----- PROVIDED RECORDS

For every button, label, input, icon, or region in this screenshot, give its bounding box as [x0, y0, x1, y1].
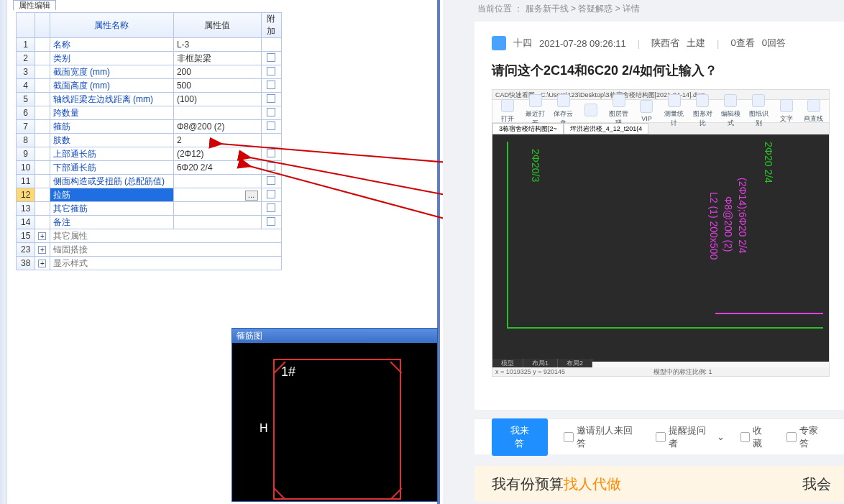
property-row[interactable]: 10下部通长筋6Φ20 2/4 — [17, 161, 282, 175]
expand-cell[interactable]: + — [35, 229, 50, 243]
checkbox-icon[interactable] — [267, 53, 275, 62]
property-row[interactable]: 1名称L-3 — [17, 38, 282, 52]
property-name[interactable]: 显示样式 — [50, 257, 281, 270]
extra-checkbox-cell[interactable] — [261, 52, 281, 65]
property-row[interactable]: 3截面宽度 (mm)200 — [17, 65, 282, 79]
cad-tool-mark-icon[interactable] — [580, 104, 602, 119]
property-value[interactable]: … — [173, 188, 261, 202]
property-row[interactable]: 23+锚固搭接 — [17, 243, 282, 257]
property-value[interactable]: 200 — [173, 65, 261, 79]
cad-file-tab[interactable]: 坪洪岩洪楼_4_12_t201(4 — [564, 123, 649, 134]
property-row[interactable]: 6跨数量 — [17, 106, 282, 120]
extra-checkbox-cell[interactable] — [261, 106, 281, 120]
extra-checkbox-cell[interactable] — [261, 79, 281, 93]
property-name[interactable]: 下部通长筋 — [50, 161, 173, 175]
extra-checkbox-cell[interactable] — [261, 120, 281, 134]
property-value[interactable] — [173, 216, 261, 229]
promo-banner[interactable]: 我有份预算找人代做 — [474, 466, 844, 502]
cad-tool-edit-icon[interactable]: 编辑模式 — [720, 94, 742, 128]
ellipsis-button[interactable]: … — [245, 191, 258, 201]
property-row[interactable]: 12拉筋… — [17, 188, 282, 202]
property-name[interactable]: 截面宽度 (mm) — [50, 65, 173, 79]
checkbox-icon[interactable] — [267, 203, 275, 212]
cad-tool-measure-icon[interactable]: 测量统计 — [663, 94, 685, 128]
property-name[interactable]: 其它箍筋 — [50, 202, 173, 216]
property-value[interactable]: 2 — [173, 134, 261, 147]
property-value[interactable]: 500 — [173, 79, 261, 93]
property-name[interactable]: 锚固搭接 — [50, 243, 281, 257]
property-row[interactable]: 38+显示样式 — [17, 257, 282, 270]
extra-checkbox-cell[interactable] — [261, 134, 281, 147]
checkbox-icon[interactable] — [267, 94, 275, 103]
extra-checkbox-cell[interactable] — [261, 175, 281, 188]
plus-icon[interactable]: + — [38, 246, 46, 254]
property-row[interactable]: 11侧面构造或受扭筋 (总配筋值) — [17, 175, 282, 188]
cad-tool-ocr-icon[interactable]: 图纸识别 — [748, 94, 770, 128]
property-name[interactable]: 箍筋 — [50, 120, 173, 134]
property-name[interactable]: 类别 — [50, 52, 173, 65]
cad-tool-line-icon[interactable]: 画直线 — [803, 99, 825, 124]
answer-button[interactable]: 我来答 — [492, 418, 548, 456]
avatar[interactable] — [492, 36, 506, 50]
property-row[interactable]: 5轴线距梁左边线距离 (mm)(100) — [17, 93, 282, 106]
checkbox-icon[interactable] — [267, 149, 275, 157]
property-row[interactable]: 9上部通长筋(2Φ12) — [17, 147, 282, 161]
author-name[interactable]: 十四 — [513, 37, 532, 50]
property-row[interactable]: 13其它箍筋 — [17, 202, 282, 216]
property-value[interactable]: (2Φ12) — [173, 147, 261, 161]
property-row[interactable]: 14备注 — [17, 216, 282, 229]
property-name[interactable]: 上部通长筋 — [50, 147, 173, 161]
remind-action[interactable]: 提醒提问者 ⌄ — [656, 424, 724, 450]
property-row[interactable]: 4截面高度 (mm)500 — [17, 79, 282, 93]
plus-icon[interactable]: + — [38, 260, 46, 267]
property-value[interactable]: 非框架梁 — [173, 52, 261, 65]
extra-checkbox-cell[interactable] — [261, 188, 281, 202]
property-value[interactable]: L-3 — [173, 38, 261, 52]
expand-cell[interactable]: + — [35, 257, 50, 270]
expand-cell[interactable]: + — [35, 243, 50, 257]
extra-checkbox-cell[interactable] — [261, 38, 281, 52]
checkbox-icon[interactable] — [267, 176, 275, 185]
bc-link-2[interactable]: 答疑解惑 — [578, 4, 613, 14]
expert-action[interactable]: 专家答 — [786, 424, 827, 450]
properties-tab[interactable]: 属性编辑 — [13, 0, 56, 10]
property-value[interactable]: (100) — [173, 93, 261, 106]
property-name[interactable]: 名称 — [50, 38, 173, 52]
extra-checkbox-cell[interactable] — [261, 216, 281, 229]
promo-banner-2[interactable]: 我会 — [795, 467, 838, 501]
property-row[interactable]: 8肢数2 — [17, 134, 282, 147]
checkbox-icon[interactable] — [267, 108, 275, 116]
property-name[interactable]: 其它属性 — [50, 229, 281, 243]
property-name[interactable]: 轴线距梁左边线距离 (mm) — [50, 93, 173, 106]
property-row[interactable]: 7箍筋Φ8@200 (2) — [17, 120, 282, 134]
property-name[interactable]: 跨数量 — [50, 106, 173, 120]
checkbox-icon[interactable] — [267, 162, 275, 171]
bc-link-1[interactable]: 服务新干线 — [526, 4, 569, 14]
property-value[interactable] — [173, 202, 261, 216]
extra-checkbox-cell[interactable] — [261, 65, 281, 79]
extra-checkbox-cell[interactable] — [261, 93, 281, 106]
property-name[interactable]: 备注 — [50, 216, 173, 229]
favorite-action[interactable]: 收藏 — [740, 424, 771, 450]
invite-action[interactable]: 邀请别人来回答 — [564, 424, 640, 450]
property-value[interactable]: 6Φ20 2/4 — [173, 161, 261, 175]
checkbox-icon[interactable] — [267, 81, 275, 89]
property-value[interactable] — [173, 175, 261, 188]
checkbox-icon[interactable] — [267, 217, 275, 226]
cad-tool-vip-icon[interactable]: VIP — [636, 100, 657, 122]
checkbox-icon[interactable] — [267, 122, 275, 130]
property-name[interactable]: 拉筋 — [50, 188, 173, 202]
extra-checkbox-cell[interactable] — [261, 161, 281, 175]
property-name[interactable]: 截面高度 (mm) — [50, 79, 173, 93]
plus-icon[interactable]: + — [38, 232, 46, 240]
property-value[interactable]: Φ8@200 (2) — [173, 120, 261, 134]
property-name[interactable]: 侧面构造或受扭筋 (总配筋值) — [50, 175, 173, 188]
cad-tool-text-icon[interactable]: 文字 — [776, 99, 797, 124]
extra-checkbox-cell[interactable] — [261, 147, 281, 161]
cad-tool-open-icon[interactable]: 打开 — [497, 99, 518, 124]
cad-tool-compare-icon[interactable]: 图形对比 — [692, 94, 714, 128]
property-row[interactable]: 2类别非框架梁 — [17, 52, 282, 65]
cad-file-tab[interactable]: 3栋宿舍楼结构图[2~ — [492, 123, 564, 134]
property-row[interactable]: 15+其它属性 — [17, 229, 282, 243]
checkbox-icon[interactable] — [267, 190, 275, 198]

----------

EXERCISE REQUIREMENTS
Only the pictures in the listing above get left out; print everything else exactly.

ANSWER BOX
For every button, label, input, icon, or region in this screenshot, give its bounding box as [x0, y0, x1, y1].
property-row[interactable]: 10下部通长筋6Φ20 2/4 — [17, 161, 282, 175]
expand-cell[interactable]: + — [35, 229, 50, 243]
checkbox-icon[interactable] — [267, 53, 275, 62]
property-row[interactable]: 1名称L-3 — [17, 38, 282, 52]
property-name[interactable]: 显示样式 — [50, 257, 281, 270]
extra-checkbox-cell[interactable] — [261, 52, 281, 65]
property-row[interactable]: 3截面宽度 (mm)200 — [17, 65, 282, 79]
cad-tool-mark-icon[interactable] — [580, 104, 602, 119]
property-value[interactable]: … — [173, 188, 261, 202]
property-row[interactable]: 23+锚固搭接 — [17, 243, 282, 257]
property-value[interactable]: 200 — [173, 65, 261, 79]
cad-file-tab[interactable]: 坪洪岩洪楼_4_12_t201(4 — [564, 123, 649, 134]
property-row[interactable]: 6跨数量 — [17, 106, 282, 120]
extra-checkbox-cell[interactable] — [261, 106, 281, 120]
extra-checkbox-cell[interactable] — [261, 79, 281, 93]
property-name[interactable]: 下部通长筋 — [50, 161, 173, 175]
extra-checkbox-cell[interactable] — [261, 120, 281, 134]
property-value[interactable] — [173, 216, 261, 229]
promo-banner[interactable]: 我有份预算找人代做 — [474, 466, 844, 502]
cad-tool-edit-icon[interactable]: 编辑模式 — [720, 94, 742, 128]
ellipsis-button[interactable]: … — [245, 191, 258, 201]
property-row[interactable]: 12拉筋… — [17, 188, 282, 202]
property-name[interactable]: 截面宽度 (mm) — [50, 65, 173, 79]
checkbox-icon[interactable] — [267, 203, 275, 212]
cad-tool-measure-icon[interactable]: 测量统计 — [663, 94, 685, 128]
property-name[interactable]: 其它箍筋 — [50, 202, 173, 216]
property-value[interactable]: 2 — [173, 134, 261, 147]
property-value[interactable]: 500 — [173, 79, 261, 93]
property-name[interactable]: 锚固搭接 — [50, 243, 281, 257]
property-row[interactable]: 38+显示样式 — [17, 257, 282, 270]
extra-checkbox-cell[interactable] — [261, 134, 281, 147]
checkbox-icon[interactable] — [267, 94, 275, 103]
extra-checkbox-cell[interactable] — [261, 175, 281, 188]
plus-icon[interactable]: + — [38, 246, 46, 254]
property-row[interactable]: 11侧面构造或受扭筋 (总配筋值) — [17, 175, 282, 188]
cad-tool-ocr-icon[interactable]: 图纸识别 — [748, 94, 770, 128]
property-name[interactable]: 箍筋 — [50, 120, 173, 134]
property-name[interactable]: 类别 — [50, 52, 173, 65]
cad-tool-line-icon[interactable]: 画直线 — [803, 99, 825, 124]
answer-button[interactable]: 我来答 — [492, 418, 548, 456]
avatar[interactable] — [492, 36, 506, 50]
property-row[interactable]: 5轴线距梁左边线距离 (mm)(100) — [17, 93, 282, 106]
checkbox-icon[interactable] — [267, 149, 275, 157]
property-row[interactable]: 9上部通长筋(2Φ12) — [17, 147, 282, 161]
author-name[interactable]: 十四 — [513, 37, 532, 50]
property-row[interactable]: 13其它箍筋 — [17, 202, 282, 216]
property-value[interactable]: (2Φ12) — [173, 147, 261, 161]
property-row[interactable]: 14备注 — [17, 216, 282, 229]
property-name[interactable]: 上部通长筋 — [50, 147, 173, 161]
remind-action[interactable]: 提醒提问者 ⌄ — [656, 424, 724, 450]
property-row[interactable]: 4截面高度 (mm)500 — [17, 79, 282, 93]
plus-icon[interactable]: + — [38, 260, 46, 267]
property-value[interactable]: 非框架梁 — [173, 52, 261, 65]
extra-checkbox-cell[interactable] — [261, 188, 281, 202]
property-value[interactable]: L-3 — [173, 38, 261, 52]
expand-cell[interactable]: + — [35, 257, 50, 270]
expand-cell[interactable]: + — [35, 243, 50, 257]
extra-checkbox-cell[interactable] — [261, 38, 281, 52]
checkbox-icon[interactable] — [267, 176, 275, 185]
bc-link-2[interactable]: 答疑解惑 — [578, 4, 613, 14]
expert-action[interactable]: 专家答 — [786, 424, 827, 450]
properties-tab[interactable]: 属性编辑 — [13, 0, 56, 10]
property-value[interactable]: (100) — [173, 93, 261, 106]
property-name[interactable]: 名称 — [50, 38, 173, 52]
extra-checkbox-cell[interactable] — [261, 216, 281, 229]
promo-banner-2[interactable]: 我会 — [795, 467, 838, 501]
property-row[interactable]: 8肢数2 — [17, 134, 282, 147]
checkbox-icon[interactable] — [267, 108, 275, 116]
property-name[interactable]: 其它属性 — [50, 229, 281, 243]
property-name[interactable]: 轴线距梁左边线距离 (mm) — [50, 93, 173, 106]
property-row[interactable]: 7箍筋Φ8@200 (2) — [17, 120, 282, 134]
property-name[interactable]: 跨数量 — [50, 106, 173, 120]
checkbox-icon[interactable] — [267, 162, 275, 171]
bc-link-1[interactable]: 服务新干线 — [526, 4, 569, 14]
property-value[interactable] — [173, 202, 261, 216]
extra-checkbox-cell[interactable] — [261, 65, 281, 79]
extra-checkbox-cell[interactable] — [261, 93, 281, 106]
property-name[interactable]: 备注 — [50, 216, 173, 229]
favorite-action[interactable]: 收藏 — [740, 424, 771, 450]
invite-action[interactable]: 邀请别人来回答 — [564, 424, 640, 450]
property-value[interactable]: 6Φ20 2/4 — [173, 161, 261, 175]
checkbox-icon[interactable] — [267, 81, 275, 89]
property-value[interactable] — [173, 175, 261, 188]
checkbox-icon[interactable] — [267, 217, 275, 226]
cad-tool-vip-icon[interactable]: VIP — [636, 100, 657, 122]
checkbox-icon[interactable] — [267, 122, 275, 130]
property-name[interactable]: 拉筋 — [50, 188, 173, 202]
extra-checkbox-cell[interactable] — [261, 161, 281, 175]
property-name[interactable]: 截面高度 (mm) — [50, 79, 173, 93]
plus-icon[interactable]: + — [38, 232, 46, 240]
property-value[interactable]: Φ8@200 (2) — [173, 120, 261, 134]
property-name[interactable]: 侧面构造或受扭筋 (总配筋值) — [50, 175, 173, 188]
cad-tool-text-icon[interactable]: 文字 — [776, 99, 797, 124]
extra-checkbox-cell[interactable] — [261, 147, 281, 161]
cad-tool-open-icon[interactable]: 打开 — [497, 99, 518, 124]
cad-tool-compare-icon[interactable]: 图形对比 — [692, 94, 714, 128]
property-row[interactable]: 2类别非框架梁 — [17, 52, 282, 65]
cad-file-tab[interactable]: 3栋宿舍楼结构图[2~ — [492, 123, 564, 134]
property-row[interactable]: 15+其它属性 — [17, 229, 282, 243]
checkbox-icon[interactable] — [267, 190, 275, 198]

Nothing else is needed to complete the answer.